The model was fine-tuned utilizing the RESPIN dataset. This corpus comprises text data acquired through extensive web crawling, alongside content derived from newspapers and books processed via Optical Character Recognition (OCR). The heterogeneous nature of these sources necessitated domain-specific adaptation to minimize perplexity (PPL) and enhance model robustness across varied linguistic contexts.

2.2 Model Architecture

  • Base Architecture: MuRIL (BERT-based encoder).
  • Modification: Fine-tuned on the RESPIN corpus using Masked Language Modeling (MLM) objectives to align the vector space with the target distribution.

2.3 Evaluation Baselines

To provide a rigorous assessment of the model's efficacy, the following comparative baselines were utilized:

  • Base MuRIL (google/muril-base-cased): Used to quantify the net improvement (gain) achieved strictly through the fine-tuning process.
  • XLM-RoBERTa (xlm-roberta-base): Selected as the high-capacity multilingual baseline to evaluate zero-shot performance on low-resource languages.
  • Specialist Models (l3cube-pune): Monolingual models trained specifically on a single language. These represent the theoretical upper bound for performance in major languages.

3. Evaluation Datasets

Testing was conducted on a diverse suite of held-out evaluation sets to ensure validity.
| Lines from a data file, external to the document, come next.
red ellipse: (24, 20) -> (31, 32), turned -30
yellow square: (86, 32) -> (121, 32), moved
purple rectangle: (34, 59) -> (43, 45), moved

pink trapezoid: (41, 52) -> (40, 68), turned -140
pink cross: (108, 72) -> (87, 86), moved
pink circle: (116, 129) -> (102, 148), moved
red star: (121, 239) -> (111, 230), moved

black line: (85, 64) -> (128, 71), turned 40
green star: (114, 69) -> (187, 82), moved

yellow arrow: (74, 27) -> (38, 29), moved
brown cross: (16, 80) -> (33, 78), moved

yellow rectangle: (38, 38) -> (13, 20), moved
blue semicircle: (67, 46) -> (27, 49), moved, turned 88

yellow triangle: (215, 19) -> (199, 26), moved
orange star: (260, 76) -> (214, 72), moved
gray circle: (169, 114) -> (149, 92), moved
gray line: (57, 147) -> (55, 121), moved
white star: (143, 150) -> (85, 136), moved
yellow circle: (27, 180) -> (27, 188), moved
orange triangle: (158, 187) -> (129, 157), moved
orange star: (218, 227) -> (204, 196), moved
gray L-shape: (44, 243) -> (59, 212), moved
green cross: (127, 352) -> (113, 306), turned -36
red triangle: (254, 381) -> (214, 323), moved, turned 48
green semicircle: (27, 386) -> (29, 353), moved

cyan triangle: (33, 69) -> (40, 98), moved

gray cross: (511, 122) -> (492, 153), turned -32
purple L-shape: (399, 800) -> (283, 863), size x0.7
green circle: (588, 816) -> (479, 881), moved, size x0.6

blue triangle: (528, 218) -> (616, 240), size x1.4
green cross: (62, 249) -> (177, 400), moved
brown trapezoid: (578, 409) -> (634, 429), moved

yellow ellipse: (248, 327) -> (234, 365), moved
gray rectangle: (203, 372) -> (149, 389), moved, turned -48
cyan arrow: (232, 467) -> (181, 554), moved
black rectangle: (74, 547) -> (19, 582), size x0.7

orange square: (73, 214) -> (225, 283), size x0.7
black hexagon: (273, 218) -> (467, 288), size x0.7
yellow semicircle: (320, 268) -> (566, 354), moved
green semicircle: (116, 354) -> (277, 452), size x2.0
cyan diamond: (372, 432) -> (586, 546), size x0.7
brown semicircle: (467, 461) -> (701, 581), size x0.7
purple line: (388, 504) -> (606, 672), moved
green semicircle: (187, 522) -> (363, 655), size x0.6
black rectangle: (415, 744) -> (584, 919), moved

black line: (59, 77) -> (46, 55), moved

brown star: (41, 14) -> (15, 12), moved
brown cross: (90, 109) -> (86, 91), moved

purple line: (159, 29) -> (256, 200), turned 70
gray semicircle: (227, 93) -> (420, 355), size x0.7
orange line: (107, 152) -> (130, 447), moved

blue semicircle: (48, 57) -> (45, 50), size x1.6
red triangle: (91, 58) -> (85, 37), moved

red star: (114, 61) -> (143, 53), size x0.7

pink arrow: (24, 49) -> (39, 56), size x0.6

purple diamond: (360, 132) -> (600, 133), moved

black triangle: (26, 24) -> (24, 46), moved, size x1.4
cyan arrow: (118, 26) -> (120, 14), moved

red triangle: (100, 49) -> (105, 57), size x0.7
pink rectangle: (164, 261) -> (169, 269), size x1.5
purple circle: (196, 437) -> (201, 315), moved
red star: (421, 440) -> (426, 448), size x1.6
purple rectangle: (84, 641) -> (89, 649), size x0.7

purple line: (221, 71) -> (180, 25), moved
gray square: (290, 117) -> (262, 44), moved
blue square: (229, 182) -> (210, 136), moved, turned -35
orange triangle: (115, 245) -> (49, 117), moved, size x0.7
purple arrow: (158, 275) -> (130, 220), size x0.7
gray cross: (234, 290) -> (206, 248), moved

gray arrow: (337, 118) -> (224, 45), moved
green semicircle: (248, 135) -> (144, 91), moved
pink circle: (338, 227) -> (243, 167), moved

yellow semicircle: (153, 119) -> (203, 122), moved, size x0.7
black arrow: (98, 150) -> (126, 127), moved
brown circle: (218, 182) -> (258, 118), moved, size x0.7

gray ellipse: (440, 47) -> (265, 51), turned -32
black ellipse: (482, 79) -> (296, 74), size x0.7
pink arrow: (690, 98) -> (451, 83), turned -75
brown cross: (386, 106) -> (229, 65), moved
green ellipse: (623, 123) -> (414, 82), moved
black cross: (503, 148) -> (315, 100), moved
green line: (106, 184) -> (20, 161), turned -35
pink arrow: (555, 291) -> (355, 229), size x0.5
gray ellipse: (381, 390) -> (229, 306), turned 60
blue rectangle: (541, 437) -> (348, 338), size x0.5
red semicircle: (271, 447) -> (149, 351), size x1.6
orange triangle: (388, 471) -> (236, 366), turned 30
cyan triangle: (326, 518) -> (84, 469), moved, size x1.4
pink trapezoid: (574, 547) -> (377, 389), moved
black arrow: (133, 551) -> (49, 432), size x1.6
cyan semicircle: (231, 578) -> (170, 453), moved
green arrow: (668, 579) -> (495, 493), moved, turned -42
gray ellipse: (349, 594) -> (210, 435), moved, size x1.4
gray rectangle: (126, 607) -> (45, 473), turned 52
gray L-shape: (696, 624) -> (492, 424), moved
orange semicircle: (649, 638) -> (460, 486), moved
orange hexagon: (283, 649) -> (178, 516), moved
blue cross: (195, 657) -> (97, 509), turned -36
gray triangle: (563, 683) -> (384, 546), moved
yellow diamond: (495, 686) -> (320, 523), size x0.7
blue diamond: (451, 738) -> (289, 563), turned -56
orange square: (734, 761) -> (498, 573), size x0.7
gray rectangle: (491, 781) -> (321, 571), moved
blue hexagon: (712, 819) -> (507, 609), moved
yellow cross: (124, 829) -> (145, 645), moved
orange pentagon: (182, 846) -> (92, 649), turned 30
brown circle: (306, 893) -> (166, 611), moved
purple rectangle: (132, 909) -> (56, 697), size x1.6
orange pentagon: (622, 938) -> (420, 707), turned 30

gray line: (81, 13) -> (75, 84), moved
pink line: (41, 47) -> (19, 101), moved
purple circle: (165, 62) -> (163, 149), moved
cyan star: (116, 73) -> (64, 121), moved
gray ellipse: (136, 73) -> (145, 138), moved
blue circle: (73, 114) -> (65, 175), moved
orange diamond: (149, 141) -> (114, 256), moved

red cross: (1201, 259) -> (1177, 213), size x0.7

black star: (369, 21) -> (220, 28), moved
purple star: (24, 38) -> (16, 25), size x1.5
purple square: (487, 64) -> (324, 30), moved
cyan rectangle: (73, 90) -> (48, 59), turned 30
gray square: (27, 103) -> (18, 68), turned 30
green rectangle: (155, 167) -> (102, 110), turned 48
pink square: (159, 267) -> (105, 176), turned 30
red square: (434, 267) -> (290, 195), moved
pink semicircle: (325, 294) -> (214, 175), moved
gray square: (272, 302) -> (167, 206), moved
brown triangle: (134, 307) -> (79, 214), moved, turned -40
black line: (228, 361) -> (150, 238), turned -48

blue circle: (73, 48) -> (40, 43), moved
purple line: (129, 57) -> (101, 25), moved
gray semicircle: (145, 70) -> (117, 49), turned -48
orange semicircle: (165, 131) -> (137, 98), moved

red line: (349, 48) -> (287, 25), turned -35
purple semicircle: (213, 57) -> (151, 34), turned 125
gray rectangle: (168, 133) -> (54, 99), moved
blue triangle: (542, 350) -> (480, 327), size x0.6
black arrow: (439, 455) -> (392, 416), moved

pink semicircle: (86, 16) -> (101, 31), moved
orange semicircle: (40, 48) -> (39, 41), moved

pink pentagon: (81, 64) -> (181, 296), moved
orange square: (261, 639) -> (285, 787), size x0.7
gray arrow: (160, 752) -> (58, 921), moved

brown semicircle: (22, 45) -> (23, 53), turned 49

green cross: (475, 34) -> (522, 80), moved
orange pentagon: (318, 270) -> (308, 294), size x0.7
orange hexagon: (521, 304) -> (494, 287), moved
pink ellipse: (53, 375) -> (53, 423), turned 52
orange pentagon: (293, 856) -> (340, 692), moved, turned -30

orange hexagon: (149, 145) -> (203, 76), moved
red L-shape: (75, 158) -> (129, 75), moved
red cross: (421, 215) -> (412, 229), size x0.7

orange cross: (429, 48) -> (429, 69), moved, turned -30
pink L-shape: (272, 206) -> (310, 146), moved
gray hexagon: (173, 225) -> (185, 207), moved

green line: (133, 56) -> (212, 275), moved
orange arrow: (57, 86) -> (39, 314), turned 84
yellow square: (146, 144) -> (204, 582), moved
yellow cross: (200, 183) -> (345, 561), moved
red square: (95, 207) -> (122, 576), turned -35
The evaluation suite includes:

  • Benchmark Testing (Legal): A high-complexity dataset comprising legal documents and bail applications (Available for HI, BN, TE, MR).
  • Samanantar: A general-domain parallel corpus utilized for translation benchmarks (Available for HI, BN, KN, TE, MR).
  • RESPIN (Held-Out): A specific split from the transcription corpus to test retention of the training distribution (Available for all languages).
  • Rural Women: A dialect-rich dataset utilized to test robustness in Bhojpuri (BH).
  • NanoBEIR: A retrieval benchmark dataset, cleaned for non-Devanagari artifacts, used for Maithili (MT) and Magahi (MAG).
  • Chhattisgarh TTS: A transcription dataset used for Chhattisgarhi (CH).
  • IISc-MILE: A speech transcription corpus used for Kannada (KN).

4. Empirical Results

The following table presents the Average Perplexity (PPL) scores across the test files for each language. Perplexity is defined as the exponential of the cross-entropy loss; lower values indicate superior predictive performance.

Table 1: Comparative Average Perplexity (Lower is Better)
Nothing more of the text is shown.